What to work on: Of the records that follow, copy only the lines from the line containing "related to the" to the line containing "All duties must", both included, exactly as written.
START Records for this task
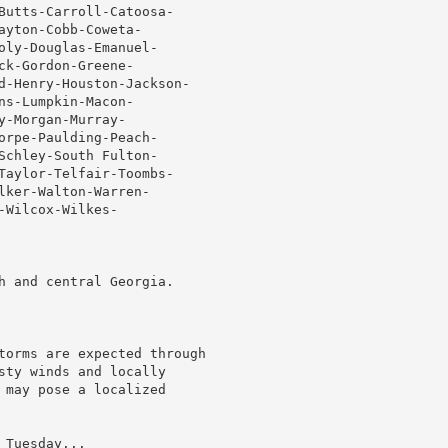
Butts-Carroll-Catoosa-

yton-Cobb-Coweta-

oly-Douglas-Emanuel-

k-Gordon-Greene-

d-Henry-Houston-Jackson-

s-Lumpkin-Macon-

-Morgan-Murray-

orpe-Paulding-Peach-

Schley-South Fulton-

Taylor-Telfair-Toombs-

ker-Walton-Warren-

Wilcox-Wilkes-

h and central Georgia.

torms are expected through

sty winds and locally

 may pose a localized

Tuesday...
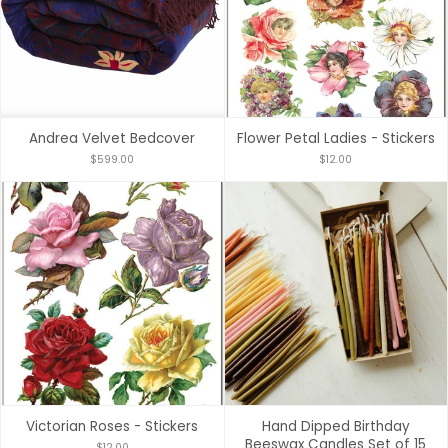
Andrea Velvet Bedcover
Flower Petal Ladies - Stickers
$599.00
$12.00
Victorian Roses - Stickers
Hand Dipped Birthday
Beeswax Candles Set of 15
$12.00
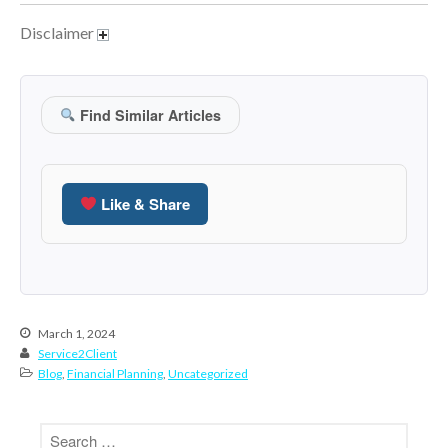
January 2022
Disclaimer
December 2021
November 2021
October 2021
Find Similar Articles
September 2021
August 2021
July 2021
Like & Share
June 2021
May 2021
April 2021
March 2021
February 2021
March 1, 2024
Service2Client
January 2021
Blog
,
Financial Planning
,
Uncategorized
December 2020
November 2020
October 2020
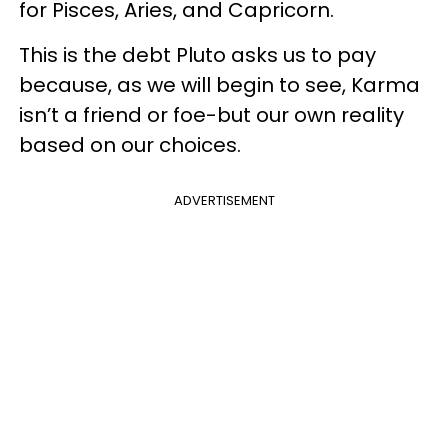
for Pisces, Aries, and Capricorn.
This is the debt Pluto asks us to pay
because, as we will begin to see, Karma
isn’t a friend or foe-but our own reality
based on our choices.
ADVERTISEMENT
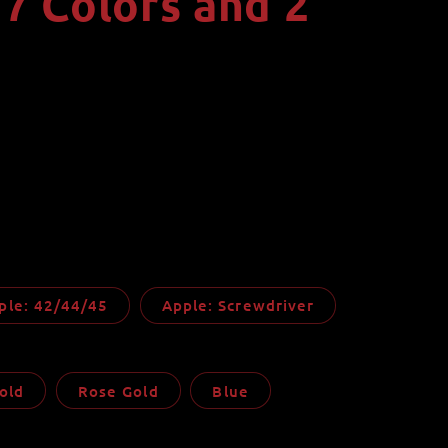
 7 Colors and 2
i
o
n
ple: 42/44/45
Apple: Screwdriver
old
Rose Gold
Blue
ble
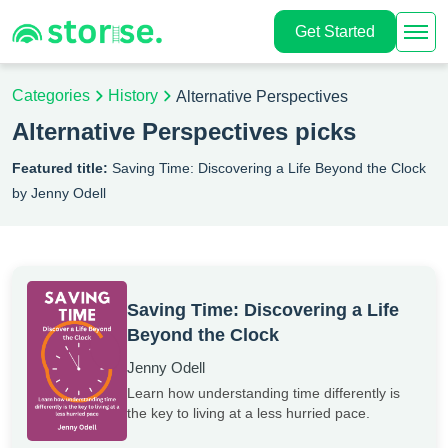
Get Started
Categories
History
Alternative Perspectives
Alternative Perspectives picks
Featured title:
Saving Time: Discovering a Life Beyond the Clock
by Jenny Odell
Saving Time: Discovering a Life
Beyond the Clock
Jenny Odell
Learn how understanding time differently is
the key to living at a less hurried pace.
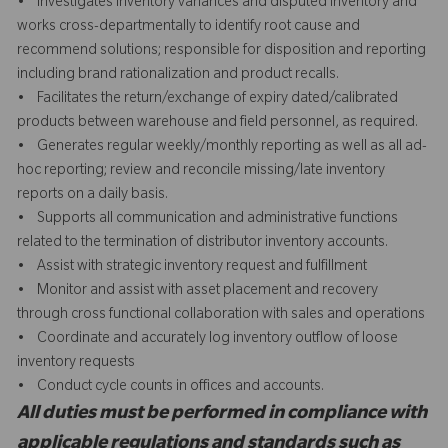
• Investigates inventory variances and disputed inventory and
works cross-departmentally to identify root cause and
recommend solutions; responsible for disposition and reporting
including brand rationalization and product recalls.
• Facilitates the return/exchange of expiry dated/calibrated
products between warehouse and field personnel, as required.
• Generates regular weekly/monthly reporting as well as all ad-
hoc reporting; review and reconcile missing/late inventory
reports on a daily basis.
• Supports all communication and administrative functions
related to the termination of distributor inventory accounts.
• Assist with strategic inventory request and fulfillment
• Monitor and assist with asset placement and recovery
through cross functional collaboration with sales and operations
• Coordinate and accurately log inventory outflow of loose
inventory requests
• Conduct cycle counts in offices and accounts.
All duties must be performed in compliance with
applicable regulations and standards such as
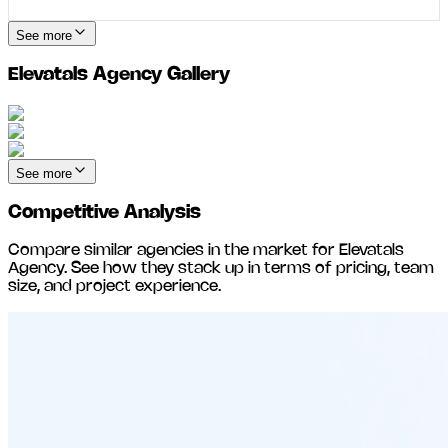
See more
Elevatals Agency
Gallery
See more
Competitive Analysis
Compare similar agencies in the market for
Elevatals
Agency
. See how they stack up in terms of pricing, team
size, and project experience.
END Records for this task
START Records for this task
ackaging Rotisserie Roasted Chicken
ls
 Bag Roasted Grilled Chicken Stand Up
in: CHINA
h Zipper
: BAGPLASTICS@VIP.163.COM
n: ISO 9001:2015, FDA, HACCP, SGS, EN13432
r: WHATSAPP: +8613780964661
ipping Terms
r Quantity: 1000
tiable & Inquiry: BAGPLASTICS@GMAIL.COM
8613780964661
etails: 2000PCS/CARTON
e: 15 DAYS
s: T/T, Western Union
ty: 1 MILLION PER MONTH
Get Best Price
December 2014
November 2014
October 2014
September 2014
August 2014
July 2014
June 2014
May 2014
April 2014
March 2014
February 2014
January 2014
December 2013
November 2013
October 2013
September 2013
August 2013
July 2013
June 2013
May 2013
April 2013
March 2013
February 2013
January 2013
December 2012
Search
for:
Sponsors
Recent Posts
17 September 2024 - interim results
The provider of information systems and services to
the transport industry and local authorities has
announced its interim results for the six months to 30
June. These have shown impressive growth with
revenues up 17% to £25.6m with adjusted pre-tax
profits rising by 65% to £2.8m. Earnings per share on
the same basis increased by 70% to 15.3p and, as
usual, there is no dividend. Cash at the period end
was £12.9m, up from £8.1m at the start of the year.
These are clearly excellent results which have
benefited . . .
END Records for this task
Written response:
related to the termination of distributor inventory accounts.
• Assist with strategic inventory request and fulfillment
• Monitor and assist with asset placement and recovery
through cross functional collaboration with sales and operations
• Coordinate and accurately log inventory outflow of loose
inventory requests
• Conduct cycle counts in offices and accounts.
All duties must be performed in compliance with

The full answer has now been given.